Vous ne devinerez jamais pourquoi Xbox a failli tout perdre avec le Game Pass

Console Xbox Series X entourée de manettes et accessoires avec effets lumineux verts

Thomas Mahler, le patron de Moon Studios (à qui l’on doit Ori and the Blind Forest et No Rest for the Wicked), n’a pas mâché ses mots. Interpellé sur Twitter par George Broussard, le créateur de Duke Nukem, qui s’interrogeait sur les origines du modèle Game Pass, Mahler a livré une analyse sans fard : le Game Pass ressemble un peu au communisme. Une métaphore qui fait mouche, et qui mérite qu’on s’y arrête.

Starfield contre Skyrim : le symptôme d’un catalogue qui n’a jamais convaincu

Pour comprendre l’argument de Mahler, il faut partir d’un exemple concret qu’il cite lui-même : Bethesda. Tout le monde attendait un « Skyrim dans l’espace », un titre capable de marquer une génération comme l’avait fait l’épisode nordique en 2011. Résultat : Starfield a déçu, aussi bien la presse que les joueurs, sans atteindre le statut d’événement culturel qu’on espérait.

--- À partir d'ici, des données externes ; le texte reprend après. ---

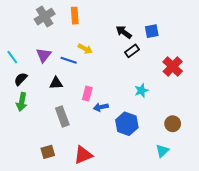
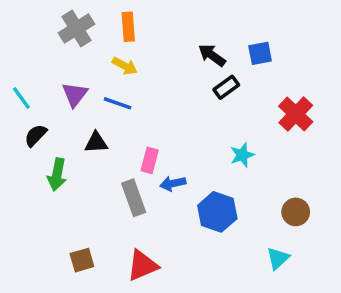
yellow arrow: (85, 49) -> (125, 66), moved
green arrow: (22, 102) -> (57, 175), moved
gray rectangle: (62, 116) -> (134, 198), moved

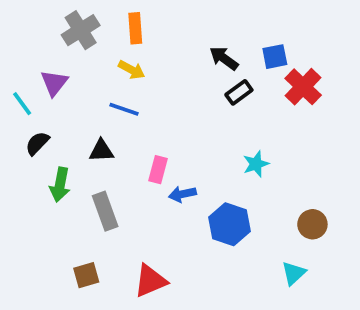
purple triangle: (75, 94) -> (54, 83), moved
red cross: (296, 114) -> (303, 87), moved
gray rectangle: (134, 198) -> (105, 211), moved

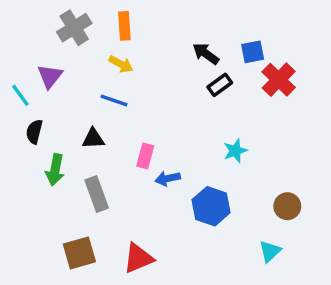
black semicircle: (37, 143) -> (34, 132), turned -30
brown square: (86, 275) -> (79, 253), size x1.4

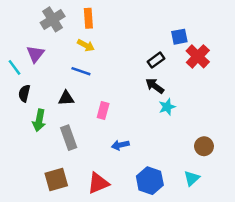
black arrow: (206, 54) -> (155, 86), moved
blue arrow: (168, 178) -> (120, 145), moved
blue hexagon: (211, 206) -> (150, 181), moved

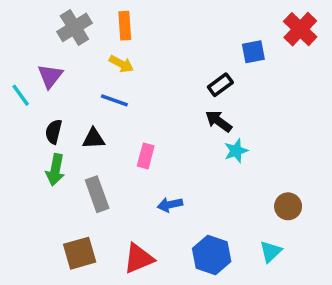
red cross: (198, 56) -> (300, 29), moved
black semicircle: (24, 93) -> (54, 132), moved

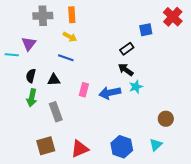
gray cross: (74, 27) -> (43, 16), turned 30
cyan line: (21, 95) -> (12, 55), turned -48
blue arrow: (170, 205) -> (110, 93), moved, size x1.5

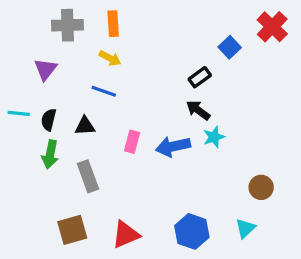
blue square: (146, 30) -> (230, 47), turned -32
cyan line: (12, 55) -> (19, 113), moved

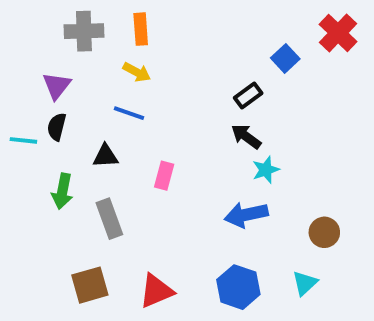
black semicircle: (49, 120) -> (57, 127), moved
blue arrow: (173, 146) -> (246, 215), moved

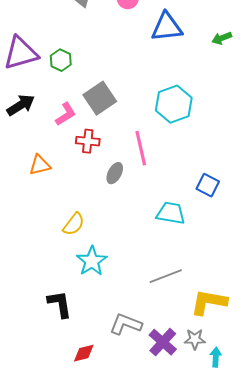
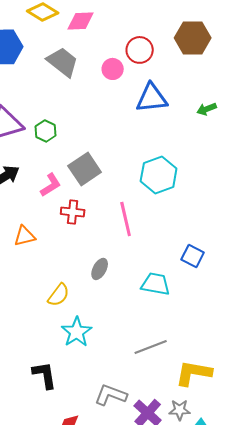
gray ellipse: (115, 173) -> (100, 269), moved

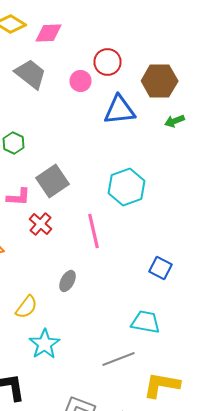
brown hexagon: (193, 38) -> (160, 81), moved
pink L-shape: (51, 185) -> (18, 197), turned 35
red cross: (73, 212) -> (40, 224), turned 35
cyan trapezoid: (156, 284) -> (146, 322), moved

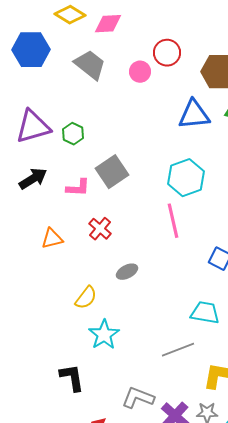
blue triangle: (120, 110) -> (194, 115), moved
red cross: (40, 224) -> (100, 229), moved
pink line: (94, 231) -> (173, 221), moved
gray ellipse: (68, 281) -> (127, 272), turned 35

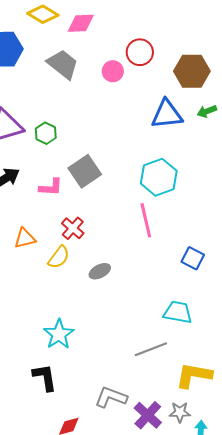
yellow semicircle: (86, 298) -> (59, 257), moved
cyan star: (104, 335) -> (59, 334), moved

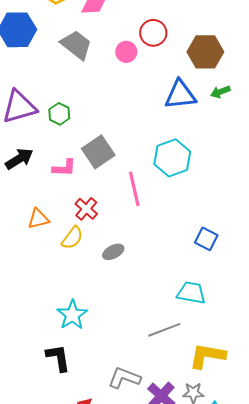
pink line: (146, 220) -> (134, 189), moved

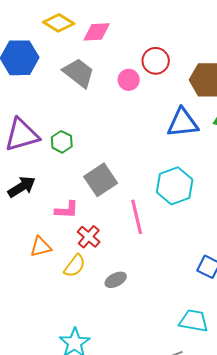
pink L-shape: (64, 168) -> (67, 210), moved

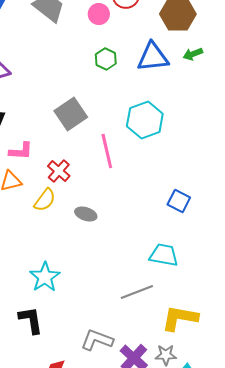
green hexagon: (62, 142) -> (106, 59), moved
pink L-shape: (67, 210) -> (21, 151), moved
gray ellipse: (116, 280) -> (86, 214), turned 45

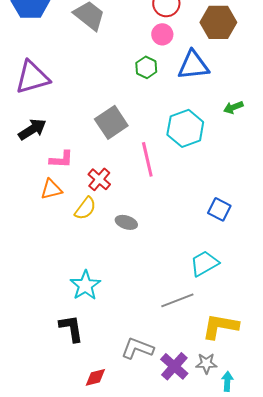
pink circle: (99, 14) -> (162, 34), moved
green arrow: (193, 54) -> (233, 107), moved
cyan trapezoid: (164, 255) -> (204, 263), turned -40

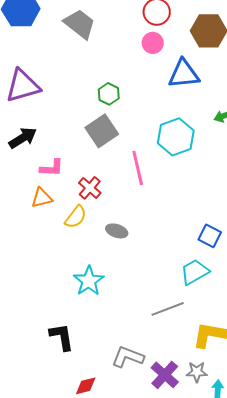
green hexagon: (146, 67) -> (109, 94), moved
blue square: (219, 209) -> (210, 236), moved
cyan star: (85, 285) -> (89, 281), moved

Mahler le dit franchement : si votre nouveau contenu n’approche pas la qualité de l’ancien, vous avez un problème structurel. Et c’est là que le bât blesse. Contrairement au cinéma ou aux séries, dans le jeu vidéo, la notion de « nouveauté » pèse énormément. Un abonné HBO renouvelle son abonnement pour regarder The Sopranos ou The Wire en boucle. Un joueur, lui, exige du neuf, et du neuf qui soit bon.

Il faut néanmoins nuancer le procès fait à Starfield. Todd Howard lui-même a partiellement reconnu les difficultés liées à la création d’une nouvelle IP dans un univers totalement inédit. Ce titre n’a pas été conçu comme un jeu Game Pass, et ses lacunes relèvent davantage des défis internes du studio que d’un effet pervers du modèle par abonnement.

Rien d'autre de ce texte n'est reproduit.